Mamadou Dianté et ses camarades veulent plus de considérations à la fonction de l’éducation de l’école, tout en signalant que les cours d’éducation civique et de morale qui, jadis constituaient la première activité du maitre en classe, n’existent pratiquement plus dans nos programmes d’enseignement. Pour Abdou Faty, l’école doit jouer un rôle essentiel sur les séries de meurtres.
Pour ces acteurs de l’éducation, premiers acteurs de la formation de la basse couche de la société, cette recrudescence de la violence ces derniers jours relance le rôle de l’enseignant.
» Cela relance la question de la fonction éducation de l’école. Il y a 7 grandes fonctions de l’école parmi lesquelles l’éducation. Elle est laissée en rade et semble reléguée au second plan au détriment de la fonction d’enseignement « , martèle M. Dianté dans les colonnes de Sud Quotidien.
» L’école doit être le lieu de transmission des valeurs. Cette fonction n’est plus assurée par l’école », fait-il savoir d’abord avant de renchérir que » ce sont simplement des déclarations d’intention. Dans la loi d’orientation 91 22, il est déclaré en son article 6, l’éducation nationale reflète également l’appartenance du Sénégal à la communauté de culture des pays francophones… » , mais pour lui mal gré les bonnes intentions de l’Etat de vouloir faire de l’école un centre de formation citoyenne depuis le bas age ne le réussit pas.
» Il va falloir repositionner la fonction d’éducation de l’école pour apporter un remède à cette situation. Quand l’institution scolaire faillit à sa mission, il y a des répercutions, notamment des séries de meurtres « , rappellent–ils avant de conclure, devant les difficultés pour les acteurs de l’éducation de bien faire leur devoir d’éducation, » Il faudrait que les parents puissent faire des efforts, à leur tour, pour un embryonnaire d’éducation à leurs enfants.

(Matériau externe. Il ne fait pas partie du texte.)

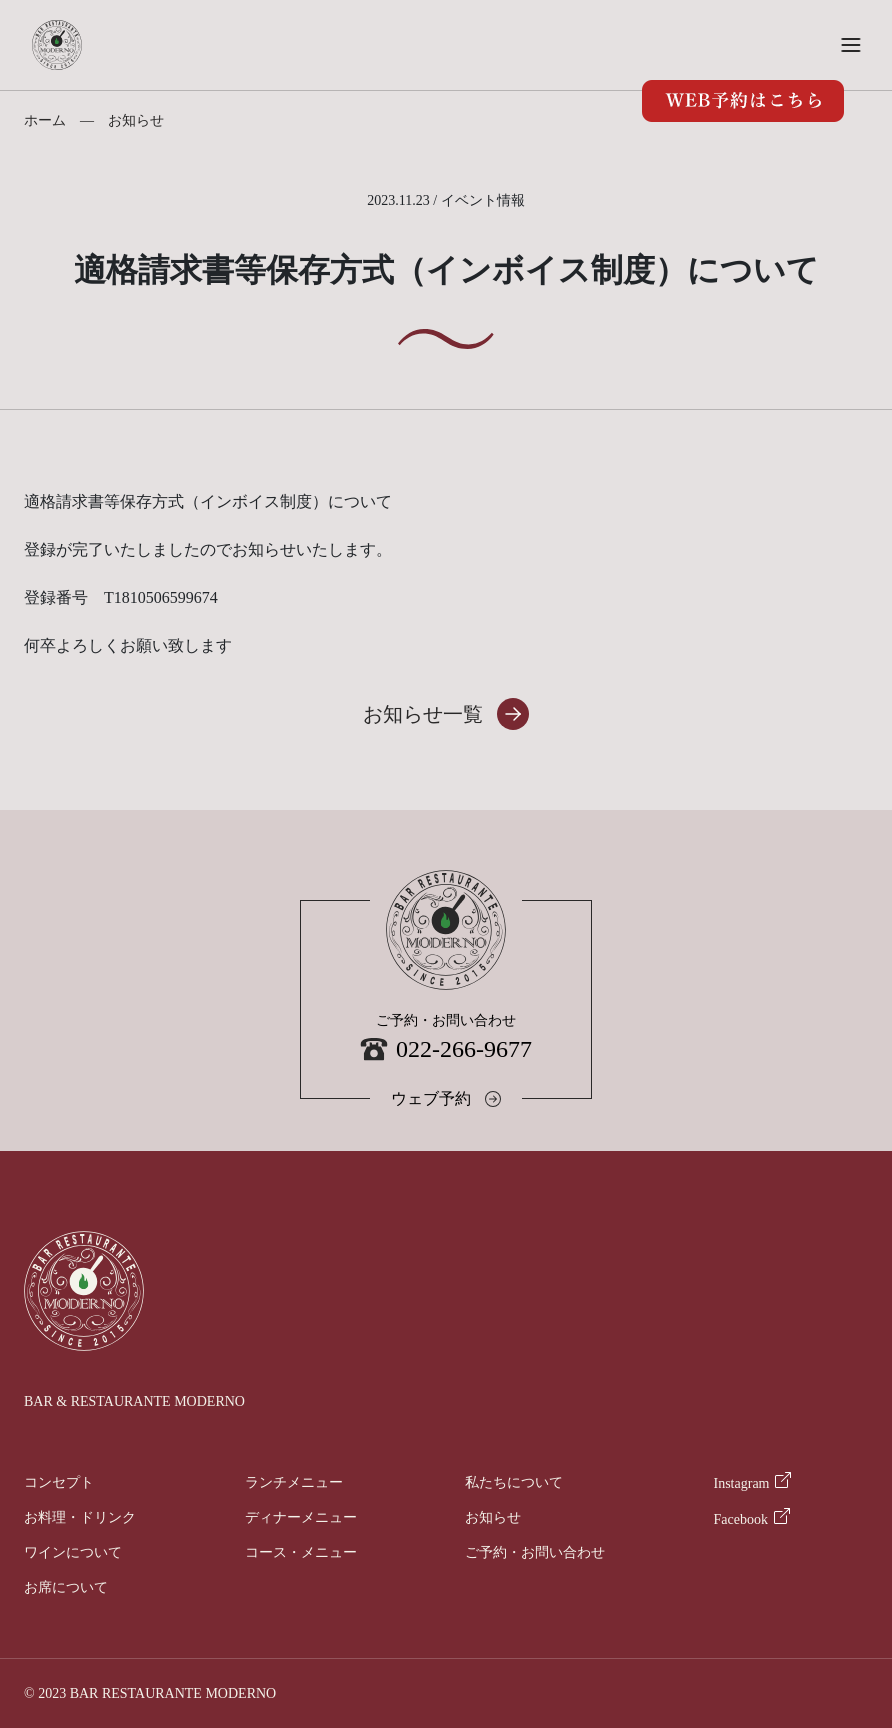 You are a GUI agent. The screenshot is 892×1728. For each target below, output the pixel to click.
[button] (851, 45)
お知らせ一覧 (423, 714)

L’école complète et accompagne les parents. «
Cheikh Kandé/Senego

Commentaires

Voici ce que j'écrivais hier sur cette violence au Sénégal. Les choses pourraient changer par l'éducation, et les médias aussi pourraient s'y atteler, ce serait une opération de salut public :

La criminalité ne touche pas uniquement les "toubabs". On s'étripe volontiers également entre Sénégalais...
Il est impératif de donner des cours d'instruction civique et morale dès l'école primaire. Bien que musulman à 90 ou 95%, il est très étonnant de constater que ce pays ne semble pas vraiment respecter "la vie" (accidents de la route, agressions, vols, viols, maltraitance des femmes, des enfants, etc.), comme si la vie d'un être humain n'avait aucune valeur. Quant aux personnes qui détiennent une part d'autorité, aussi infime soit-elle, elles se doivent de montrer l'exemple par un comportement irréprochable, au lieu d'abuser... abusivement... de "leur pouvoir", comme c'est assez généralement le cas, hélas !
Citations... :
1. "Si vous voulez chasser des esprits les utopies, si vous voulez émonder les idées fausses, il faut que vous fassiez entrer dans l’esprit et dans le cœur de l’enfant des idées vraies sur la société où il doit vivre, sur les droits qu’il doit exercer, sur ses devoirs de futur citoyen. Dans quelques années, il sortira de l’école primaire -et pour un grand nombre de ces jeunes gens, c’est à l’école primaire que s’arrêtent malheureusement et se limitent tout le bagage et toutes les connaissances scientifiques."
2. "Bien compris, l’enseignement civique a un double but : l’instruction et l’éducation ; faire connaître le pays, et faire aimer la patrie."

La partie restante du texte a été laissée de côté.